Reset internal measurement state for reuse of the resource.

Arguments

  • None.

Returns

  • None.

Postconditions

  • a_measured == False
  • b_measured == False
  • prev_party is None
  • prev_measurement is None
  • prev_outcome is None

Errors

  • Not specified.

Example

Reset between rounds

from Q_Sea_Battle.pr_assisted import PRAssisted

pr = PRAssisted(length=1, p_high=0.5)
pr.reset()

Data & State

Public attributes

  • length: int, constraint \(length \ge 1\), scalar, number of bits in each measurement/outcome string.
  • p_high: float, constraint \(0.0 \le p\_high \le 1.0\), scalar, correlation parameter.
  • a_measured: bool, scalar, whether party A has measured in the current round.
  • b_measured: bool, scalar, whether party B has measured in the current round.
  • prev_party: Optional[str], constraint in {"a","b"} when not None, scalar, party label of the first measurer for the current round.
  • prev_measurement: Optional[np.ndarray], dtype int, values in {0,1}, shape (length,), first party’s measurement vector for the current round when set.
  • prev_outcome: Optional[np.ndarray], dtype int, values in {0,1}, shape (length,), first party’s outcome vector for the current round when set.

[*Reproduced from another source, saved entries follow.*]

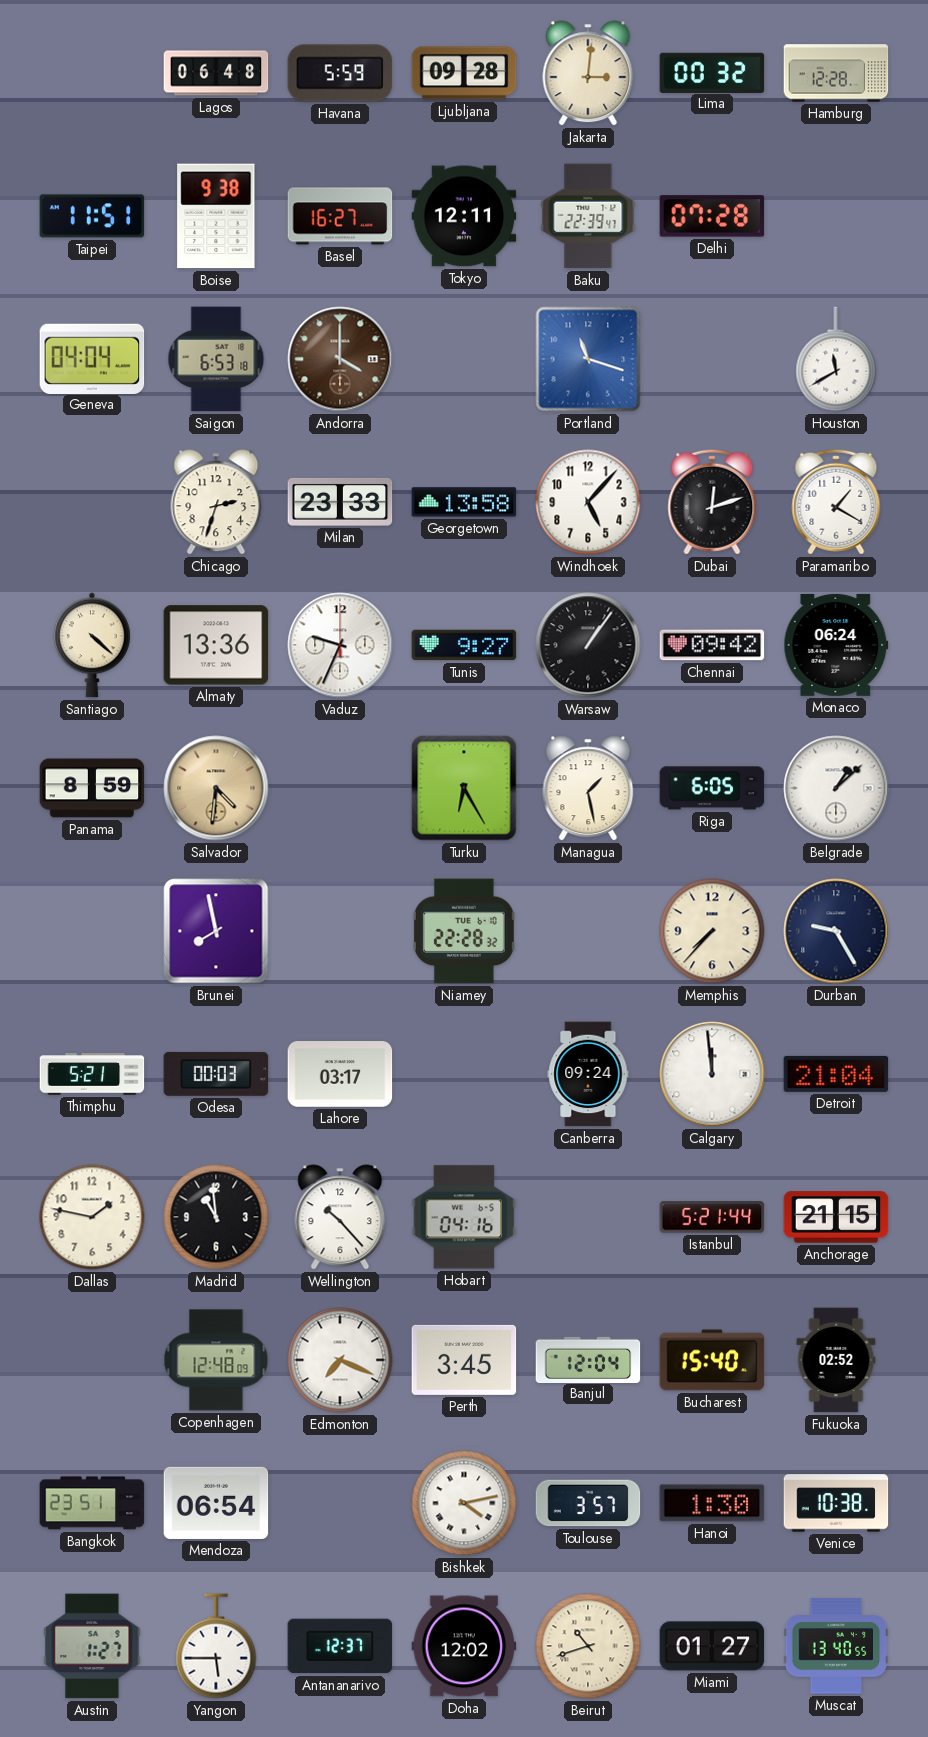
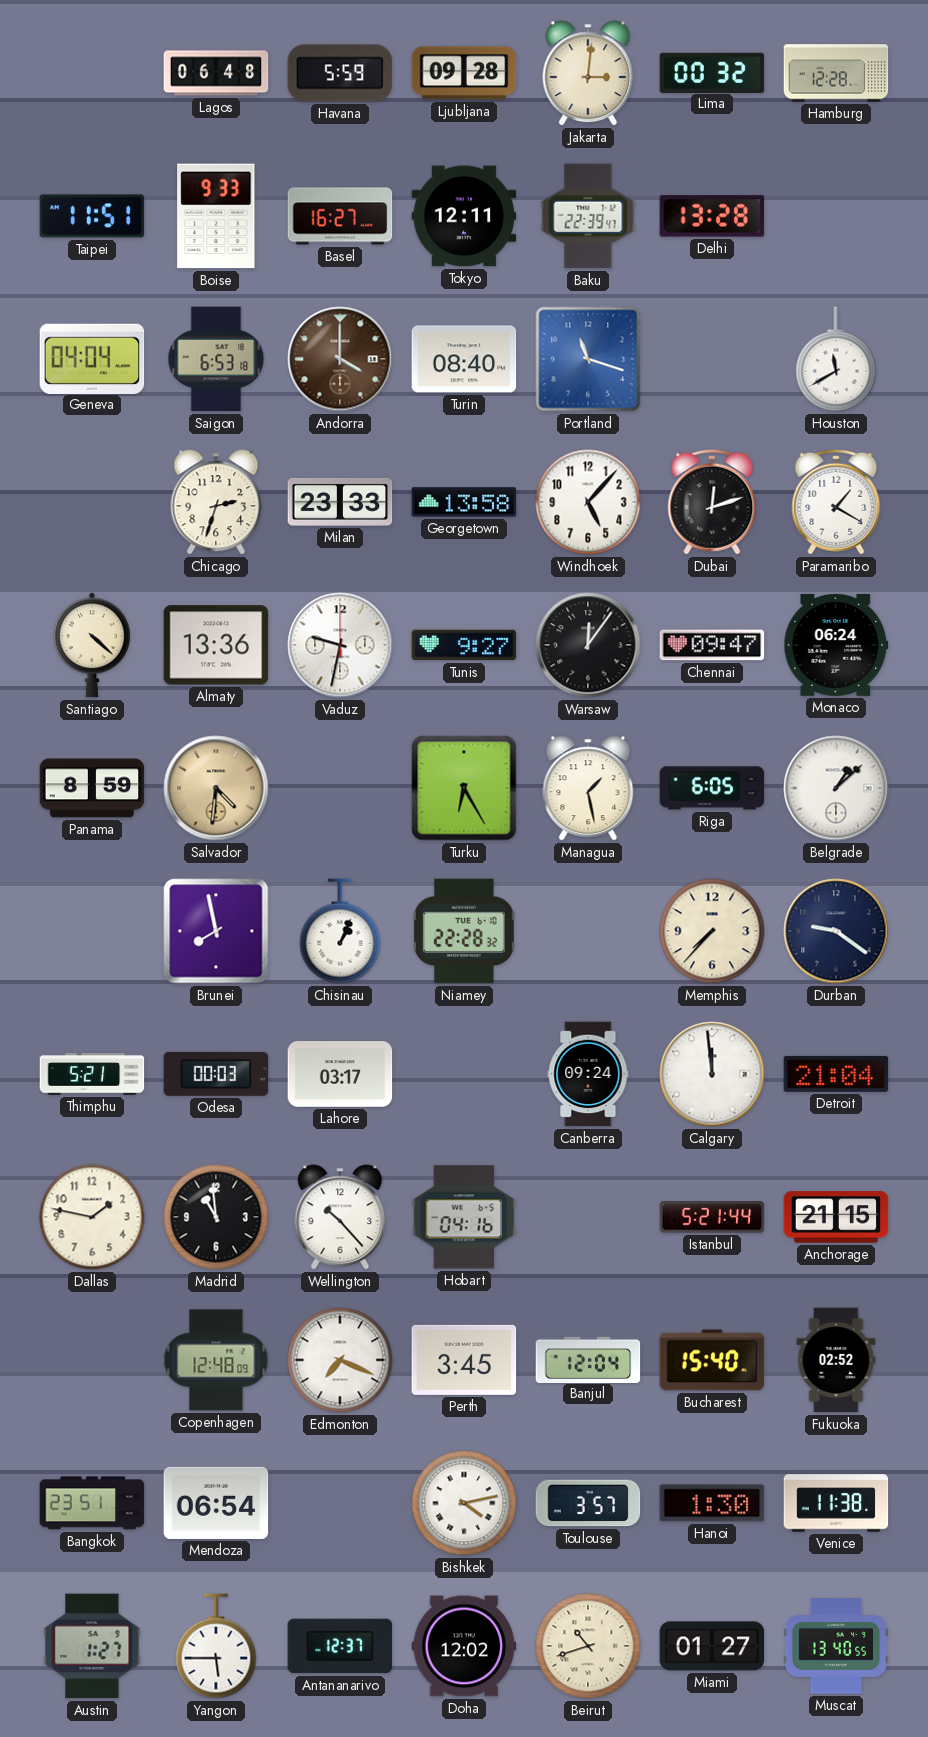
Boise: 9:38 -> 9:33
Delhi: 07:28 -> 13:28
Turin: none -> 08:40
Vaduz: 9:34 -> 9:32
Warsaw: 1:06 -> 12:06
Chennai: 09:42 -> 09:47
Chisinau: none -> 1:04
Durban: 9:25 -> 9:21
Venice: 10:38 -> 11:38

Private/internal attributes

  • _rng: numpy.random.Generator, RNG used for uniform bit generation and per-index Bernoulli draws.

State model (round semantics)

  • A “round” consists of up to two successful measurements, at most one by A and at most one by B, in either order; reset() clears the round state.

Planned (design-spec)

  • Not specified.

Deviations

  • Not specified.

Notes for Contributors

  • The first successful measurement in a round stores prev_measurement and prev_outcome; the second successful measurement uses those stored arrays to generate correlated outcomes; reset() must be called to reuse the instance for a new round.
  • Input validation is centralized in _validate_measurement, which coerces inputs using np.asarray(..., dtype=int); callers can pass array-like inputs as long as they coerce to a valid 1D 0/1 vector of length length.
  • SharedRandomness in shared_randomness.py (mentioned in the module docstring as functionally identical; not present in this module text).

Changelog

  • Version 0.1: Initial implementation of PRAssisted (as indicated by the module docstring).